Zodiac Discussion Forum

Notifications
Clear all

My work

118 Posts
17 Users
0 Reactions
25.5 K Views
doranchak
(@doranchak)
Posts: 2614
Member Admin
 

I’m working on 6-gram support for AZdecrypt. I have used the Usenet corpus (thanks to daikon for making me aware of it). After cleaning up the corpus it still sized 23.2gb and the total size of the 6-grams is almost 500mb! Anyone happen to know an even bigger corpus?

The Google Ngrams data sets are quite large: http://storage.googleapis.com/books/ngr … etsv2.html

Just for fun I added up the file sizes for all the 5-grams for American English (Version 20120701): 187.2 GB

I look forward to your 6-grams update!

http://zodiackillerciphers.com

 
Posted : August 17, 2015 1:14 pm
Quicktrader
(@quicktrader)
Posts: 2598
Famed Member
 

The possibility to define certain symbols as e.g. L, T or E would be very, very, very cool…

Excellent work, btw.

QT

*ZODIACHRONOLOGY*

 
Posted : August 17, 2015 1:36 pm
Jarlve
(@jarlve)
Posts: 2547
Famed Member
Topic starter
 

Thanks all,

Do you think that using 6-grams will be of benefit?

Early testing indicates that they are of benefit, but there are indeed diminishing returns. Which was anticipated. They way I test is by removing rows from ciphers, if 6-grams mean I can remove one more row from a cipher and still get a solve were 5-grams previously failed I’ll gladly take it! It’s all about pushing small improvements. So I believe that n-grams that fit in memory are worth taking. I guess you are suggesting that I start looking at word level n-grams and that is certainly something I should start to consider.

Just for fun I added up the file sizes for all the 5-grams for American English (Version 20120701): 187.2 GB

I saw that to. Do you or glurk have any ideas on how to implement word level n-grams into a solver?

The possibility to define certain symbols as e.g. L, T or E would be very, very, very cool…

You mean locking certain symbols to letters like in ZKDecrypto? I agree. I could push an updated version of Examine which has this functionality but it is not very user friendly (at first) and I can’t afford/offer (time-wise) much support.

AZdecrypt

 
Posted : August 17, 2015 1:57 pm
doranchak
(@doranchak)
Posts: 2614
Member Admin
 

Just for fun I added up the file sizes for all the 5-grams for American English (Version 20120701): 187.2 GB

I saw that to. Do you or glurk have any ideas on how to implement word level n-grams into a solver?

Funny – I was just chatting with glurk about this. :)
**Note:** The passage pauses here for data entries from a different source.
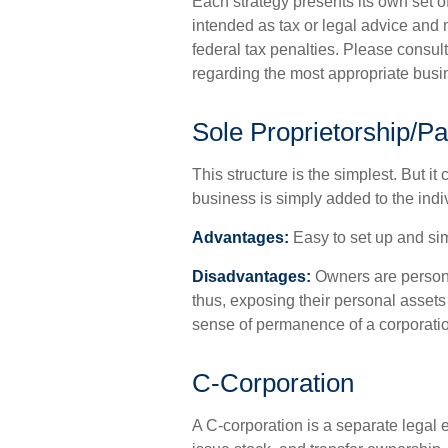
Each strategy presents its own set o
intended as tax or legal advice and 
federal tax penalties. Please consult
regarding the most appropriate busin
Sole Proprietorship/Pa
This structure is the simplest. But i
business is simply added to the indiv
Advantages:
Easy to set up and sim
Disadvantages:
Owners are personal
thus, exposing their personal assets (
sense of permanence of a corporati
C-Corporation
A C-corporation is a separate legal e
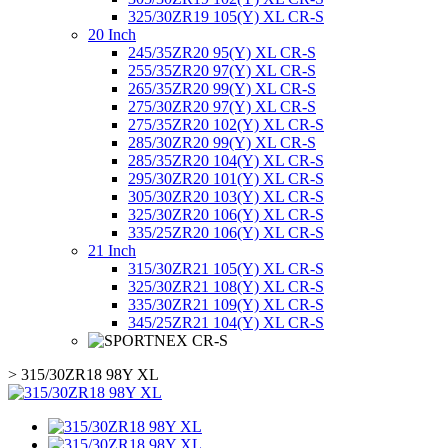
325/30ZR19 105(Y) XL CR-S
20 Inch
245/35ZR20 95(Y) XL CR-S
255/35ZR20 97(Y) XL CR-S
265/35ZR20 99(Y) XL CR-S
275/30ZR20 97(Y) XL CR-S
275/35ZR20 102(Y) XL CR-S
285/30ZR20 99(Y) XL CR-S
285/35ZR20 104(Y) XL CR-S
295/30ZR20 101(Y) XL CR-S
305/30ZR20 103(Y) XL CR-S
325/30ZR20 106(Y) XL CR-S
335/25ZR20 106(Y) XL CR-S
21 Inch
315/30ZR21 105(Y) XL CR-S
325/30ZR21 108(Y) XL CR-S
335/30ZR21 109(Y) XL CR-S
345/25ZR21 104(Y) XL CR-S
>
315/30ZR18 98Y XL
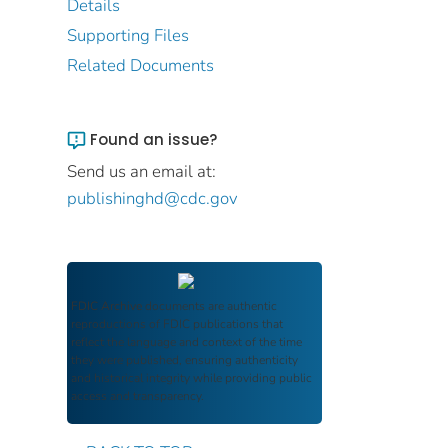
Details
Supporting Files
Related Documents
Found an issue?
Send us an email at:
publishinghd@cdc.gov
FDIC Archive
documents are authentic
reproductions of FDIC publications that
reflect the language and context of the time
they were published, ensuring authenticity
and historical integrity while providing public
access and transparency.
I think there is some benefit to dictionary attacks with long n-gram sequences if the constraints imposed by the relevant sequence of cipher text are large enough to weed out all the spurious candidate texts. I.e., a snippet of cipher text that has enough repeating symbols will exclude many possibilities.

In an unlimited memory/speed fantasy world, I would index all those ngrams such that they could be queried by those constraints. Then it becomes possible to consider sets of constraints (groups of cipher text snippets that each have strong constraints). I would try to search for a set of small-ish cipher text snippets that maximizes the number of symbols shared between snippets. This significantly prunes the search space since plaintext under consideration for one snippet would inform the choices for other snippets.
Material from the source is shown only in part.